Resumen de contexto:
En 1 Juan 2:15–17, Juan nos hace una advertencia sobre todos los estilos de vida que se basan en el pecado del mundo. En otras partes de este capítulo, Juan analiza la manera en que nuestro comportamiento proporciona evidencia de que estamos cerca de Dios. Aquí, Juan dice que los pensamientos y los deseos también pueden servir como evidencia del estado espiritual de nuestros corazones. Puesto que este tipo de cosas también pueden tentarnos, es posible que un verdadero cristiano también se tropiece con ellas. Sin embargo, si una persona muestra habitualmente este tipo de conducta, hay motivos para preocuparse.
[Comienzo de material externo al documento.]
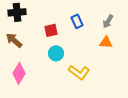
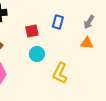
blue rectangle: (77, 21) -> (58, 22), turned 40
yellow L-shape: (79, 72) -> (60, 73), turned 80

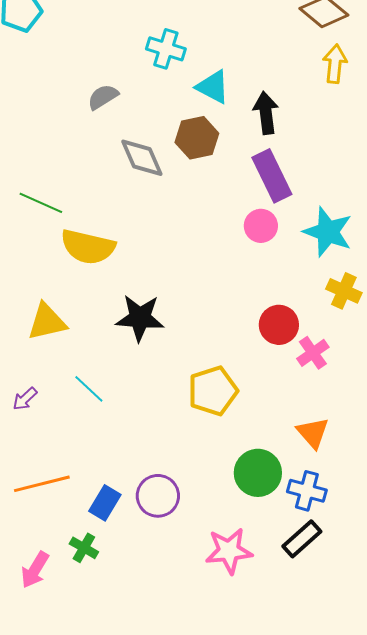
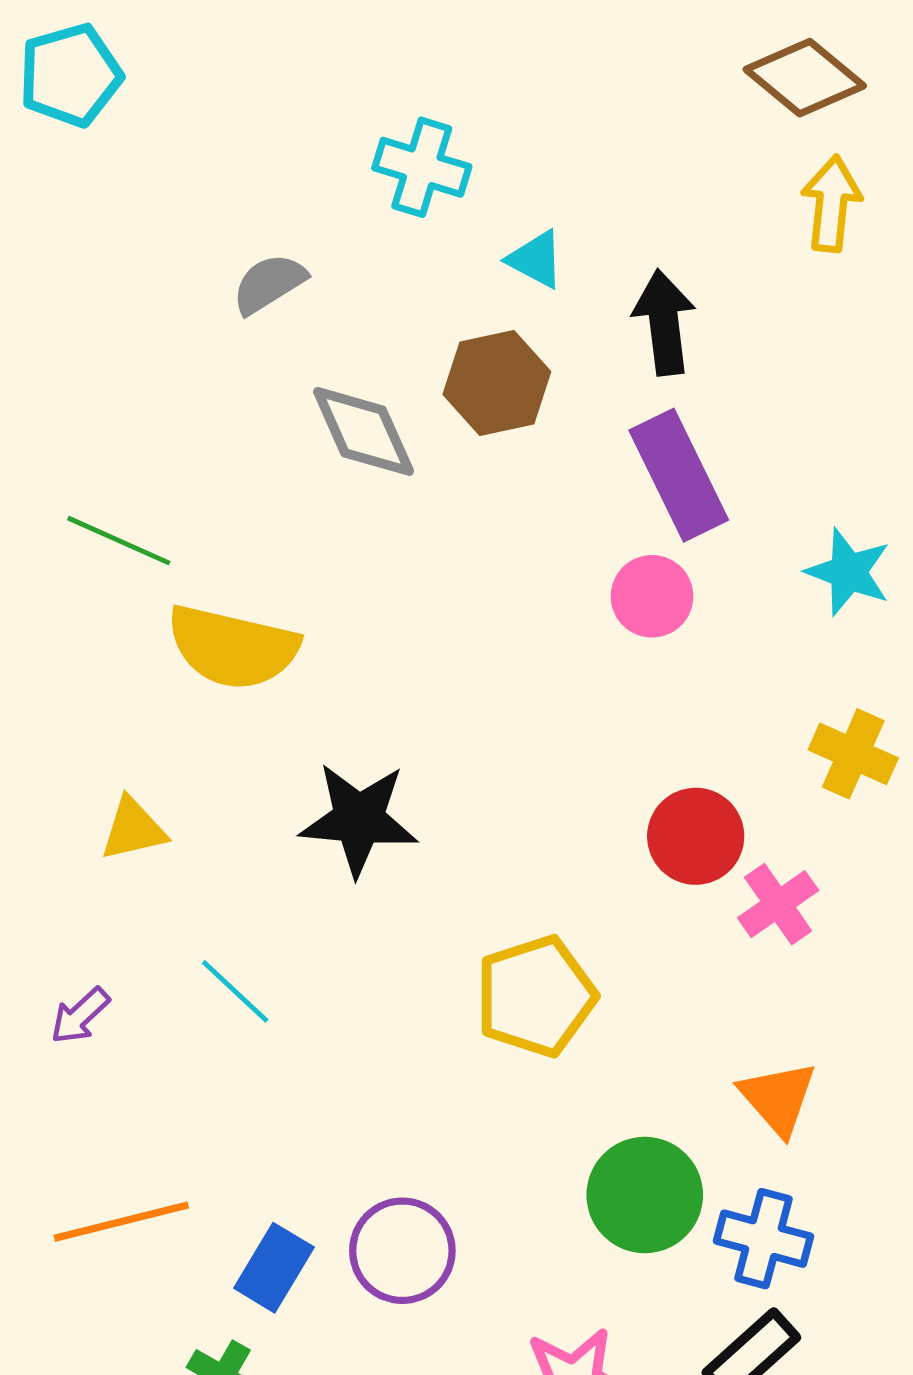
cyan triangle: (213, 87) -> (536, 259), size x0.7
cyan star: (328, 232) -> (848, 572), moved, size x0.7
yellow triangle: (47, 322) -> (133, 829), size x0.7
Juan define el concepto de amar "al mundo" como los deseos físicos de las personas, los deseos que surgen desde el pensamiento y el orgullo arrogante.
Resumen del capítulo:
En el capítulo 2, Juan nos explica la comunión que existe entre Dios y los cristianos. Cristo es nuestro abogado, incluso cuando pecamos. Los cristianos no debemos amar las cosas del mundo ni amar al mundo. En cambio, debemos vivir, amar y actuar como Cristo. Los falsos maestros y aquellos que niegan a Jesús son unos "mentirosos". Las personas que actúan como Cristo son personas que han nacido de nuevo.
Contexto del capítulo:
Durante el capítulo 1, Juan nos presentó los temas principales que iba abordar en su carta. Los capítulos 2 y 3 nos presentan una descripción detallada de la manera en que la conducta cristiana debe estar marcada por la obediencia a la verdad. Los cristianos deben vivir como Cristo. Por lo tanto, las personas que no viven de esa manera no tienen "la verdad" en ellos. Durante los capítulos posteriores de esta carta, Juan nos explicará la manera en que el amor y la conducta cristianos nos ayudan a vivir esta vida con confianza.
Resumen del libro:
En 1 Juan, Juan comparte que sabía que sus lectores ya estaban familiarizados con el evangelio. En lugar de reafirmar estos hechos, Juan quería fomentar la confianza de los creyentes cristianos. Al mismo tiempo, Juan anima a los creyentes a examinar sus propias vidas para saber si estaban siguiendo a Cristo o no. Juan también desafía a los falsos maestros y las mentiras que estaban diciendo sobre Jesús. Muchos de estos mismos temas también se encuentran en el Evangelio de Juan.